I would like also want to state Colombia's special recognition to Mrs. Bangura work and progress on the implementation of the provisions in the Security Council resolution 1960.
Colombia reiterates the importance of the work conducted by the Security Council which accompanies various agreements, such as the International Covenant on Civil and Political Rights, the Convention for the Elimination of All Forms of Discrimination Against Women, amongst others.
Nonetheless, Colombia regrets that these situations continue to occur in different parts of the world.
Now, regarding the content of the Secretary-General Report on Sexual Violence in Armed Conflicts, I would like to highlight how, according to resolution 1960, the collected information on sexual violence should be timely, accurate, reliable, and objective. Colombia considers that in order to take the appropriate preventive and corrective measures by our authorities, it is essential that the information contained in the report has to be more accurate. Therefore, it is strange for us that some of the cases presented about the situation in Colombia do not have enough supporting information related to the incidents mentioned in the report.
We emphasize that for Colombia is important to fight all forms of sexual violence against women, children and adolescents and it is a source of concern, therefore, that the report states generically about increasing pressure on those responsible for acts of sexual violence in conflicts, including individuals, the parties, and the states alluded to in different reports.
Colombia would like to explain its position clearly here. Colombia understands that my making this plea the report of the Secretary-General is referring to the situations listed in the Annex to the report. That is, those situations that are under consideration by the Security Council and the sanctions committees established in connection with such situations, according to the provisions of operative paragraph 3 of resolution 1960.
Consequently, the Special Representative of the Secretary-General would act in accordance with the mandates and establishing clear distinctions with situations mentioned in the body of the report, but that are not part of the Security Council's agenda.
My delegation reiterates its position regarding the possible establishment of talks with state and non-state parties to obtain commitments. Such talks should always respect local law and domestic policies.
For this reason, we must insist that Colombia's policy regarding any dialogue between the United Nations and illegal armed groups operating in the country can only be done with prior and explicit consent from the Colombian government.
The Colombian Government attaches great importance to the prevention, investigation, and prosecution of sexual violence in armed conflicts and therefore is willing to address this complex problem.
Colombia has launched a number of public policies and it has taken concrete steps to protect the rights of victims of sexual violence in armed conflicts, such as the 1257 Act of 2008 on the Prevention and Sanction of Forms of Violence and Discrimination Against Women and the 1146 Act of 2007 for Sexual Violence Prevention and Comprehensive Care of Children and Adolescents Sexually Abused, and Decree 552 of 2012 that created the Inter-sectoral Commission for the Prevention of Recruitment and Use of Women, Children and Adolescents by Illegal Armed Groups acting outside the law.
Regarding the justice sector and the Colombian armed forces, as acknowledged by the report, Colombia has adopted the "Zero Tolerance Policy" which has been supplemented with a manual and protocol to guide members of the armed forces to address sexual violence that may occur as a result of the armed conflict.
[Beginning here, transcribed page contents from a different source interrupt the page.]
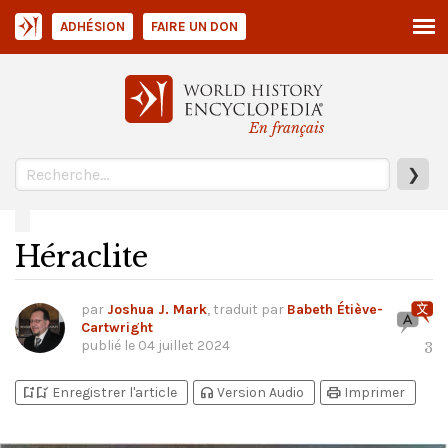
ADHÉSION
FAIRE UN DON
En français
❯
Héraclite
par
Joshua J. Mark
, traduit par
Babeth Étiève-
Cartwright
publié le
04 juillet 2024
3
bookmark_add
bookmark_added
headphones
print
Enregistrer l'article
Version Audio
Imprimer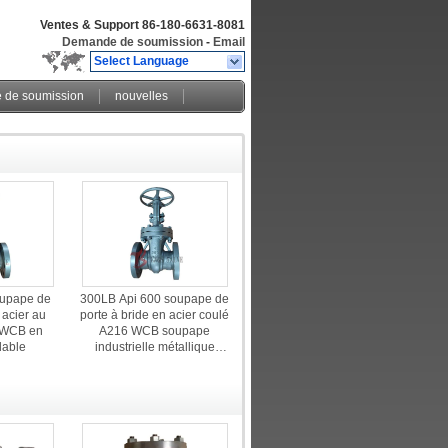
Ventes & Support
86-180-6631-8081
Demande de soumission
-
Email
Select Language
de soumission
nouvelles
upape de
300LB Api 600 soupape de
 acier au
porte à bride en acier coulé
 WCB en
A216 WCB soupape
dable
industrielle métallique
DN100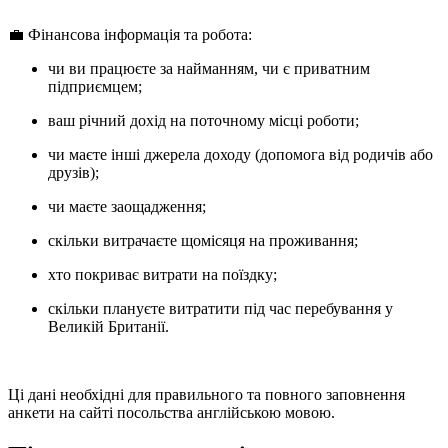
💼 Фінансова інформація та робота:
чи ви працюєте за найманням, чи є приватним
підприємцем;
ваш річний дохід на поточному місці роботи;
чи маєте інші джерела доходу (допомога від родичів або
друзів);
чи маєте заощадження;
скільки витрачаєте щомісяця на проживання;
хто покриває витрати на поїздку;
скільки плануєте витратити під час перебування у
Великій Британії.
Ці дані необхідні для правильного та повного заповнення
анкети на сайті посольства англійською мовою.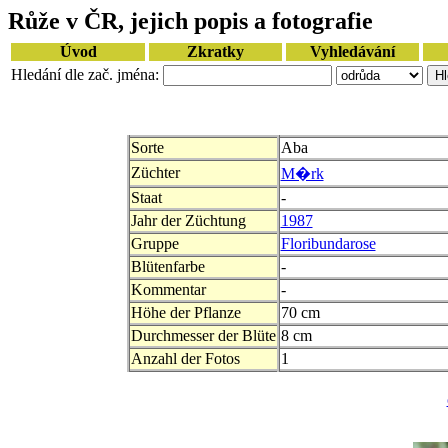
Růže v ČR, jejich popis a fotografie
Úvod
Zkratky
Vyhledávání
Hledání dle zač. jména:
Sorte
Aba
Züchter
M�rk
Staat
-
Jahr der Züchtung
1987
Gruppe
Floribundarose
Blütenfarbe
-
Kommentar
-
Höhe der Pflanze
70 cm
Durchmesser der Blüte
8 cm
Anzahl der Fotos
1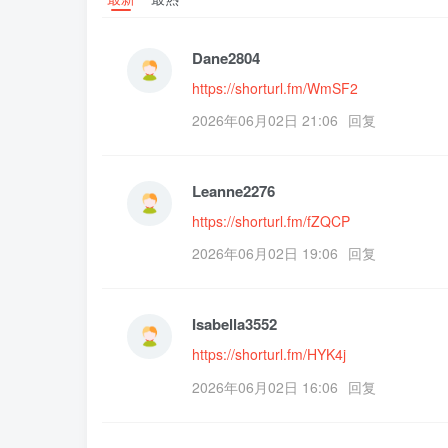
Dane2804
https://shorturl.fm/WmSF2
2026年06月02日 21:06
回复
Leanne2276
https://shorturl.fm/fZQCP
2026年06月02日 19:06
回复
Isabella3552
https://shorturl.fm/HYK4j
2026年06月02日 16:06
回复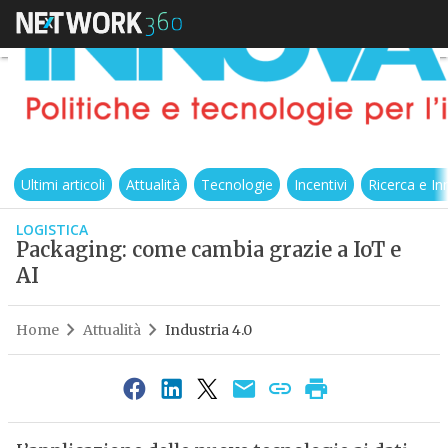
Ultimi articoli
Attualità
Tecnologie
Incentivi
Ricerca e I
LOGISTICA
Packaging: come cambia grazie a IoT e
AI
Home
Attualità
Industria 4.0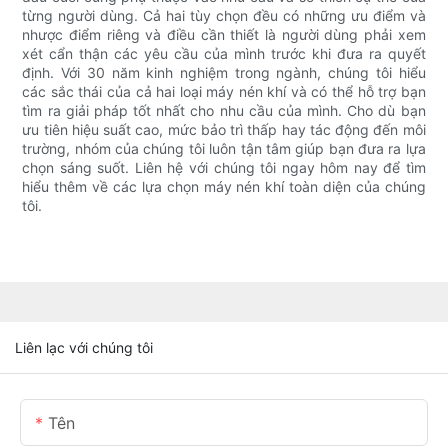
từng người dùng. Cả hai tùy chọn đều có những ưu điểm và
nhược điểm riêng và điều cần thiết là người dùng phải xem
xét cẩn thận các yêu cầu của mình trước khi đưa ra quyết
định. Với 30 năm kinh nghiệm trong ngành, chúng tôi hiểu
các sắc thái của cả hai loại máy nén khí và có thể hỗ trợ bạn
tìm ra giải pháp tốt nhất cho nhu cầu của mình. Cho dù bạn
ưu tiên hiệu suất cao, mức bảo trì thấp hay tác động đến môi
trường, nhóm của chúng tôi luôn tận tâm giúp bạn đưa ra lựa
chọn sáng suốt. Liên hệ với chúng tôi ngay hôm nay để tìm
hiểu thêm về các lựa chọn máy nén khí toàn diện của chúng
tôi.
Liên lạc với chúng tôi
Tên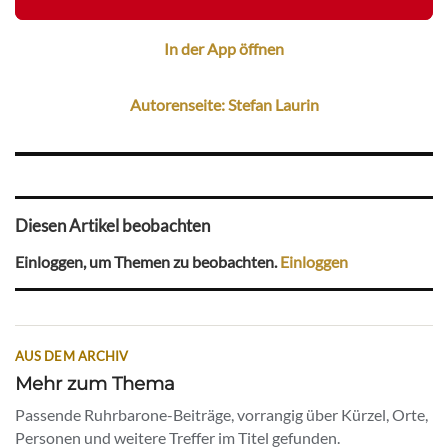
In der App öffnen
Autorenseite: Stefan Laurin
Diesen Artikel beobachten
Einloggen, um Themen zu beobachten.
Einloggen
AUS DEM ARCHIV
Mehr zum Thema
Passende Ruhrbarone-Beiträge, vorrangig über Kürzel, Orte,
Personen und weitere Treffer im Titel gefunden.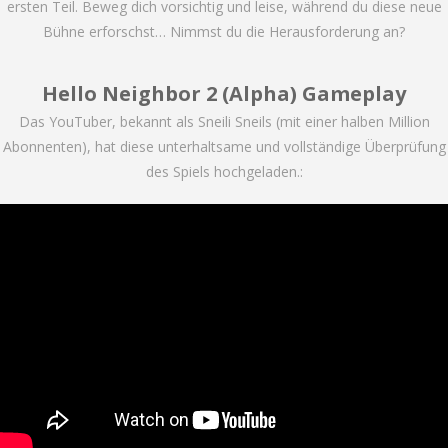
ersten Teil. Beweg dich vorsichtig und leise, während du diese neue
Bühne erforschst… Nimmst du die Herausforderung an?
Hello Neighbor 2 (Alpha) Gameplay
Das YouTuber, bekannt als Sneili Sneils (mit einer halben Million
Abonnenten), hat diese unterhaltsame und vollständige Überprüfung
des Spiels hochgeladen.: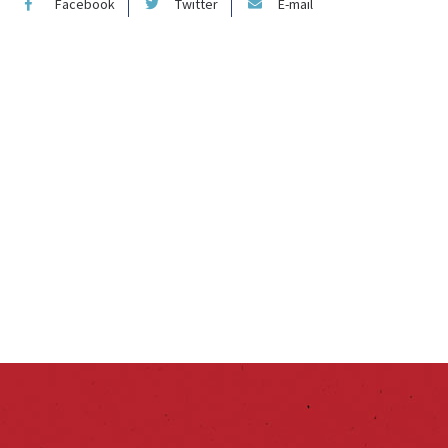
Facebook
Twitter
E-mail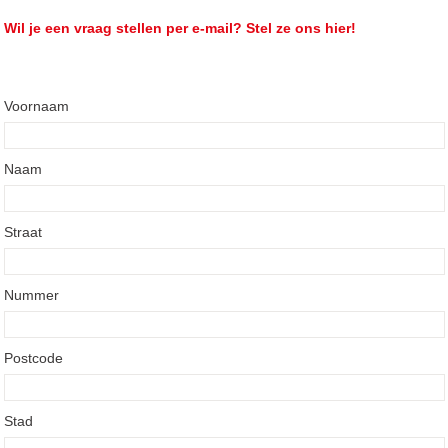
Wil je een vraag stellen per e-mail? Stel ze ons hier!
Voornaam
Naam
Straat
Nummer
Postcode
Stad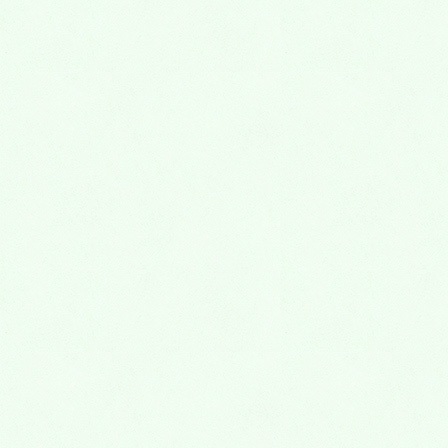
2019年3月
2019年2月
2019年1月
2018年12月
2018年11月
2018年10月
2018年9月
2018年8月
2018年7月
2018年6月
2018年5月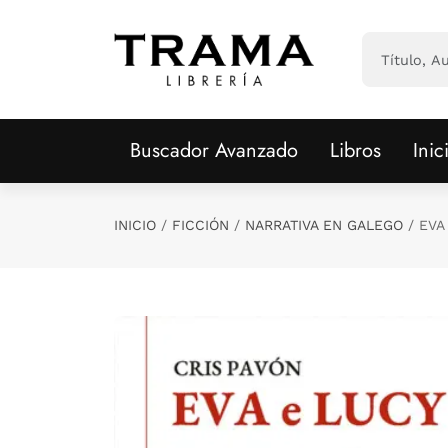
Saltar al contenido principal
Buscador Avanzado
Libros
Inic
INICIO
FICCIÓN
NARRATIVA EN GALEGO
EVA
This document is widely disseminated among members of the Colombian security forces.
As can be seen, and as highlighted by the Secretary-General's report, Colombia has differential policies and guarantees that mark a breakthrough in the Government's efforts to address this complex issue with a comprehensive and reliable approach.
Also, there is ongoing work in coordination with the United Nations, the Presidential Office for Equality for Women and twenty-two Colombian Government agencies, to outline additional preventing measures, according to the experience in the field and international standards.
The establishment of provisions for monitoring, analyzing and reporting on sexual violence in conflict situations should look primarily to comply with accurate, objective and verifiable information in order to promote measures to prevent sexual violence in conflict situations and to achieve effective responses for the victims benefit.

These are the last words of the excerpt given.